Seattle won't win the Shield because...

Man, based upon their winless preseason they sure do look intent upon taking the first two months off. The slow start cost them the Shield last year, and could very well again in 2019.


On top of that... replacing Ozzie Alonso is not an ordinary lift. He's literally the greatest d-mid in MLS history, and the greatest Sounder in club history. I get why they let him walk – and to their credit, the fans seem to get it as well – but there sure are a lot of unknown unknowns at play here.


Sporting KC will win the Shield because...


  • Depth pretty much everywhere
  • A new midfield match-winner in Kelyn Rowe
  • A unique system that makes them hard to prep for
  • Enough TAM to open multiple DP slots this summer if they get the itch
  • It's the one domestic trophy they haven't won in the 2010s, and would be an appropriate way to cap the decade


Sporting won't win the Shield because...

Krisztian Nemeth had a nice 2019 debut vs. Toluca, and Sporting's system creates great chances for the center forward. But in a league of Zlatan Ibrahimovics and Josef Martinezes and Carlos Velas, do you trust the team starting Nemeth up top – with Erik Hurtado in reserve – to win the Shield?


Neither do I. Nemeth has had one double-digit goal season since 2007, and it came back in 2015 from the wing.


I'll add in that the CCL usually takes a big toll on teams. RBNY bucked that trend last year, but they're still mostly the exception to the rule.


All that said: Nobody should be surprised if Sporting are there on the last day, holding up a plate and painting the wall.


Toronto FC will win the Shield because...

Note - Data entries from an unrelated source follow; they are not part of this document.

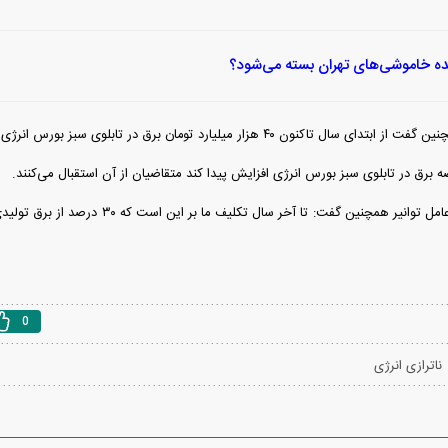
ده خاموشی‌های تهران بسته می‌شود؟
کنون ۴۰ هزار میلیارد تومان برق در تابلوی سبز بورس انرژی معامله شده است.
برق در تابلوی سبز بورس انرژی افزایش پیدا کند متقاضیان از آن استقبال می‌کنند.
رجبی مشهدی مدیرعامل توانیر همچنین گفت: تا آخ
0
ناترازی انرژی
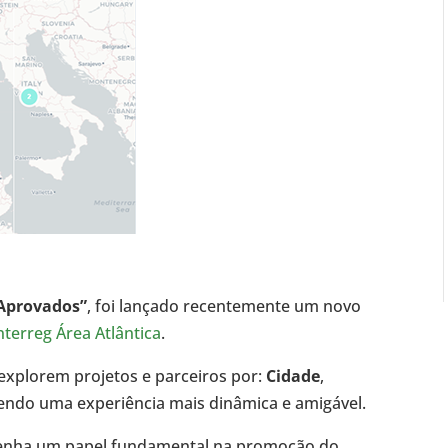
 Aprovados”
, foi lançado recentemente um novo
nterreg Área Atlântica
.
 explorem projetos e parceiros por:
Cidade
,
cendo uma experiência mais dinâmica e amigável.
nha um papel fundamental na promoção do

They look like they're about to drop $10 million on a DP attacking midfielder and then go after a pair of TAM wingers. Let's pretend they hit on all three signings, and Jozy Altidore stays healthy, and Jonathan Osorio has another 2018-style season in him, and Michael Bradley turns back the clock at d-mid. 


On top of that, Drew Moor would have to come back for 2,500 good minutes to settle the defense, and everybody would have to stay mostly healthy and – big after last year – mistake-free.


It's a lot to ask given how they've played for the past 12 months.


Toronto won't win the Shield because...

They managed only 36 points last year.


Did you see them against Independiente last week? Thirty-six points looks like a stretch for 2019.


Vancouver Whitecaps will win the Shield because...

Look, weird stuff happens in this league. Marc Dos Santos is a good coach who's won at every level, has coached under guys (Peter Vermes, Bob Bradley) who've won a ton, and whose team play good soccer. They've gone off the grid for some signings, and shopped for deals on others. Nobody knows how it'll work out, but nobody thought for a second that the Rapids would take 58 points three years ago.


It's MLS and this could work!


Vancouver won't win the Shield because...

I do think this'll be the most fun to watch 'Caps team of their MLS tenure, but even if everything clicks they just don't have enough top-end talent to be an elite team. And while that Rapids team was ruthlessly pragmatic, I just don't think Dos Santos has it in his DNA to drop 11 men behind the ball and just play for results.


Still... I don't think it's possible for this team to go much past 50 points. That's pretty good, but it's not a Shield-winning season.